Another big disappointment was how seldom the musicians and dancers really performed together. Live music enlivens dance--gives a sense of serendipity. How will the dancers and musicians respond to each other's rhythm and phrasing? But here, many of the dance numbers--"I Do," "Linguini Arms," "Captain Tenacity," "DNA"--are performed to canned, non-Bobs music. When the Bobs are onstage with ISO--in "Psycho Killer," "Temptation," "Rubber Band"--the choreography tends to be simple and obvious and is often in unison: the dancers march, skip, or mime to illustrate lyrics or tell a story. The lack of any real marriage between ISO and the Bobs made me wonder whether their union wasn't just a marketing ploy--each group doubles its audience.
ISO is descended from Momix, which descended from Pilobolus, so it wasn't surprising to see some fungal dances: dancers in strange contortions, using strange costumes and props to create shapes at once human and inhuman. But these dances were also disappointing. "Linguini Arms" looks at what would happen if two dancers wore costumes with really long, stretchy arms and legs. The answer? Not much. One of the more interesting illusions--the dancers shake their dangling sleeves so they're like flickering snakes writhing in the air--goes on for too long and to no purpose. The dancers' cat's cradle ends up being less interesting to observe than the game is to play. The "illusion" that the arm is lifting the leg by its long sock is neither interesting nor well done, and it's repeated endlessly in "Rubber Band."

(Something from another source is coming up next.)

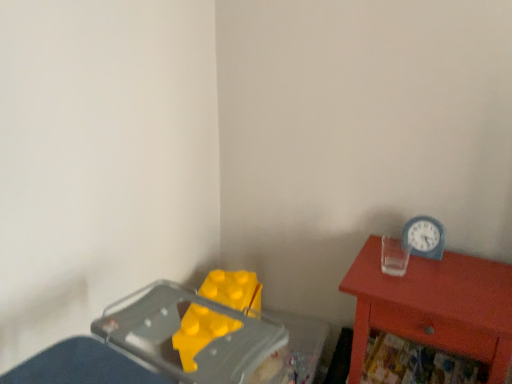 Find the location of a particular element. free space above matte red nightstand at right (from a real-world perspective) is located at coordinates (424, 273).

The only dance of illusion that works is "Light of a Beautiful World." Two women dancers in slings suspended by (nearly invisible) wires hover and twirl over the two men's heads--the women never touch the ground. Especially when they're hanging upside-down, with their gauzy long gowns bound around their ankles, they're like Raphaelesque angels or Victorian succubi. It's a curious, enticing, sacred and profane image, but even here some effects are carried on too long or go nowhere. The women are tossed in astounding high arcs back and forth over the men's heads--we're not used to dancers' movements being so huge, and it's great. But these arcs are repeated too many times, and they don't have the clear musical or dramatic function that something so stupendous should.
The only satisfying dance was "DNA." Ezralow and Roland's duet, to 40s-sounding music by the Hi-Lo's, is not only easy and light but genuinely surprising. I particularly liked the dance's softness--a little soft-shoe routine; slow, soft shoulder rolls forward; soft hands held dangling at waist height. Ezralow and Roland (who jointly choreographed "DNA") have a real rapport--with a slightly hostile, competitive edge that adds spice. And Ezralow is a wonderful dancer, a big, softly springy Pierrot who can surprise you with his sudden precision, his acts of will. Sure, he can roll off a log, but he can also stop on a dime.
I left this concert thinking, What a shame. What a waste. The Bobs' limpid singing is a pleasure, but there's no chemistry in the ISO-Bobs combination. Someone needs to give ISO some direction. Then ISO and the Bobs performing together might be something to see.